詳しく説明しようとすると、「幸福」「精神」「状態」についての定義づけ、説明が必要になるわけで、哲学研究者の出番になるわけですが、とりあえず、「幸福とは精神の状態」である。そう言えると思います。だから、他人から見たら悲惨な状況、憐れむべき状況でも、本人が満足しているなら問題ないんです。
そういえば、若気の至りで、「人生の勝者」「人生の勝ち組」ということも考えたことがあります。
いわゆる「勝ち組」という言葉から連想するのは、富裕層、それも不労所得で余裕で生活できるような人々ですが、わたしにはそういう人々が「人生の勝ち組」とは思えませんでした。
そのときに漠然と考えたことは、人生の勝ち組とは、結局、人生経験が豊富な人のことを言うのではないか、ということです。
この人生経験とは、成功、上手くいった経験だけでなく、失敗、マイナスの経験も全部ひっくるめたものです。

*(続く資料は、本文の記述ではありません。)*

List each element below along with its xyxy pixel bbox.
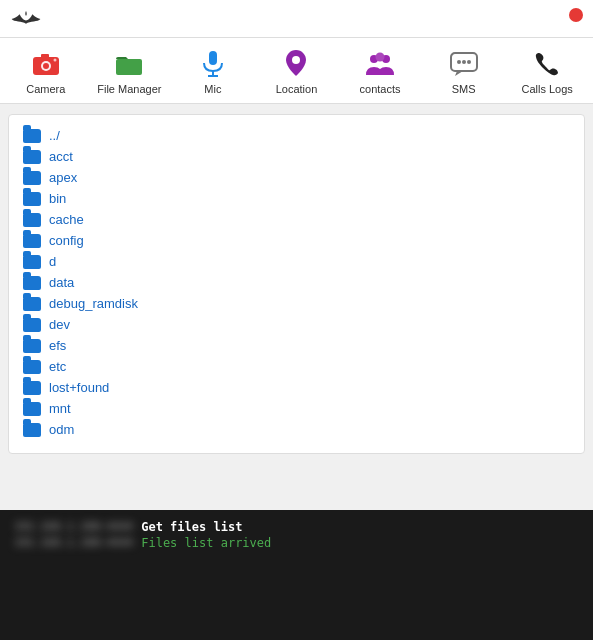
file-item-lost-found[interactable]: lost+found xyxy=(23,377,570,398)
nav-label-mic: Mic xyxy=(204,83,221,95)
svg-point-16 xyxy=(467,60,471,64)
folder-icon xyxy=(23,129,41,143)
svg-point-4 xyxy=(53,59,56,62)
terminal-response: Files list arrived xyxy=(141,536,271,550)
top-bar xyxy=(0,0,593,38)
mic-icon xyxy=(196,46,230,80)
status-indicator xyxy=(569,8,583,22)
app-logo xyxy=(10,9,42,29)
sms-icon xyxy=(447,46,481,80)
terminal-panel: 192.168.1.100:4444 Get files list 192.16… xyxy=(0,510,593,640)
nav-label-camera: Camera xyxy=(26,83,65,95)
file-list-panel[interactable]: ../ acct apex bin cache config d data de… xyxy=(8,114,585,454)
folder-icon xyxy=(23,360,41,374)
terminal-ip-2: 192.168.1.100:4444 xyxy=(14,536,133,549)
file-item-mnt[interactable]: mnt xyxy=(23,398,570,419)
terminal-ip-1: 192.168.1.100:4444 xyxy=(14,520,133,533)
nav-item-file-manager[interactable]: File Manager xyxy=(94,46,164,95)
file-item-parent[interactable]: ../ xyxy=(23,125,570,146)
file-item-bin[interactable]: bin xyxy=(23,188,570,209)
folder-icon xyxy=(23,150,41,164)
phone-icon xyxy=(530,46,564,80)
nav-item-contacts[interactable]: contacts xyxy=(345,46,415,95)
nav-label-calls-logs: Calls Logs xyxy=(521,83,572,95)
folder-icon xyxy=(23,234,41,248)
terminal-line-2: 192.168.1.100:4444 Files list arrived xyxy=(14,536,579,550)
nav-label-contacts: contacts xyxy=(360,83,401,95)
svg-point-12 xyxy=(376,53,385,62)
folder-icon xyxy=(23,213,41,227)
contacts-icon xyxy=(363,46,397,80)
svg-rect-6 xyxy=(209,51,217,65)
folder-icon xyxy=(23,339,41,353)
svg-point-14 xyxy=(457,60,461,64)
nav-item-camera[interactable]: Camera xyxy=(11,46,81,95)
svg-rect-3 xyxy=(41,54,49,58)
nav-item-mic[interactable]: Mic xyxy=(178,46,248,95)
terminal-command: Get files list xyxy=(141,520,242,534)
nav-item-location[interactable]: Location xyxy=(261,46,331,95)
file-item-data[interactable]: data xyxy=(23,272,570,293)
file-item-etc[interactable]: etc xyxy=(23,356,570,377)
folder-icon xyxy=(23,171,41,185)
nav-bar: Camera File Manager Mic xyxy=(0,38,593,104)
folder-icon xyxy=(23,381,41,395)
file-item-debug-ramdisk[interactable]: debug_ramdisk xyxy=(23,293,570,314)
nav-label-location: Location xyxy=(276,83,318,95)
file-item-apex[interactable]: apex xyxy=(23,167,570,188)
folder-icon xyxy=(23,402,41,416)
svg-point-2 xyxy=(43,63,49,69)
file-item-odm[interactable]: odm xyxy=(23,419,570,440)
file-item-efs[interactable]: efs xyxy=(23,335,570,356)
camera-icon xyxy=(29,46,63,80)
folder-icon xyxy=(23,318,41,332)
location-icon xyxy=(279,46,313,80)
nav-item-sms[interactable]: SMS xyxy=(429,46,499,95)
folder-icon xyxy=(23,297,41,311)
folder-icon xyxy=(23,423,41,437)
nav-item-calls-logs[interactable]: Calls Logs xyxy=(512,46,582,95)
folder-icon xyxy=(23,255,41,269)
svg-point-15 xyxy=(462,60,466,64)
file-item-d[interactable]: d xyxy=(23,251,570,272)
file-item-acct[interactable]: acct xyxy=(23,146,570,167)
nav-label-file-manager: File Manager xyxy=(97,83,161,95)
file-manager-icon xyxy=(112,46,146,80)
svg-rect-5 xyxy=(116,59,142,75)
file-item-cache[interactable]: cache xyxy=(23,209,570,230)
folder-icon xyxy=(23,276,41,290)
file-item-dev[interactable]: dev xyxy=(23,314,570,335)
svg-point-9 xyxy=(292,56,300,64)
nav-label-sms: SMS xyxy=(452,83,476,95)
folder-icon xyxy=(23,192,41,206)
file-item-config[interactable]: config xyxy=(23,230,570,251)
terminal-line-1: 192.168.1.100:4444 Get files list xyxy=(14,520,579,534)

人生経験の残高は、プラスとマイナスで相殺して考えるのでなく、絶対値で考える。そう考えるようになってからは、大げさでなく、日常が変わりました。
そういえば、世間一般の評価を考えても、人から尊敬されている人は、みな、成功と失敗の両方を味わっているような。芸術作品の強度から考えると、例えばバッハ、ピカソ、デューク・エリントンという、生前から高く評価されていた人々。わたしはもっともっと評価されてもいいと考えていますが、単に歴史上のいち重要人物として扱われてしまっているような。特に日本では、これらの芸術家のファンであることを公言する人は多くないように感じます。
しかし、ベートーベンやモーツァルト、ゴッホ、ギル・エヴァンス、チェット・ベイカーのファンは多い。これこそ、悲劇の人生は人気があることの表れではないでしょうか。マイルスがこれほど人気があるのも、麻薬中毒時代、隠遁生活時代などの「マイナス経験」のおかげではないか、そんなことも邪推してしまいます。
とりとめのない話になってしまいました。
この「幸せ」については、また考えていきたいと思います。